(Items from a data source)
*** Begin section ***
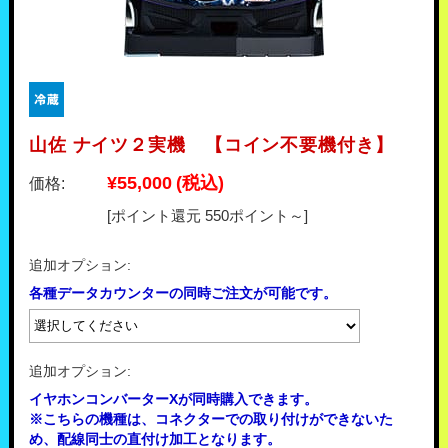
山佐 ナイツ２実機 【コイン不要機付き】
¥55,000
(税込)
価格:
[ポイント還元 550ポイント～]
追加オプション:
各種データカウンターの同時ご注文が可能です。
追加オプション:
イヤホンコンバーターXが同時購入できます。
※こちらの機種は、コネクターでの取り付けができないた
め、配線同士の直付け加工となります。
*** End section ***
- _ACTIVITY_: Without the pictures, reproduce every line of the records above exactly.

- _EXERCISE OUTPUT_:
山佐 ナイツ２実機 【コイン不要機付き】
¥55,000
(税込)
価格:
[ポイント還元 550ポイント～]
追加オプション:
各種データカウンターの同時ご注文が可能です。
追加オプション:
イヤホンコンバーターXが同時購入できます。
※こちらの機種は、コネクターでの取り付けができないた
め、配線同士の直付け加工となります。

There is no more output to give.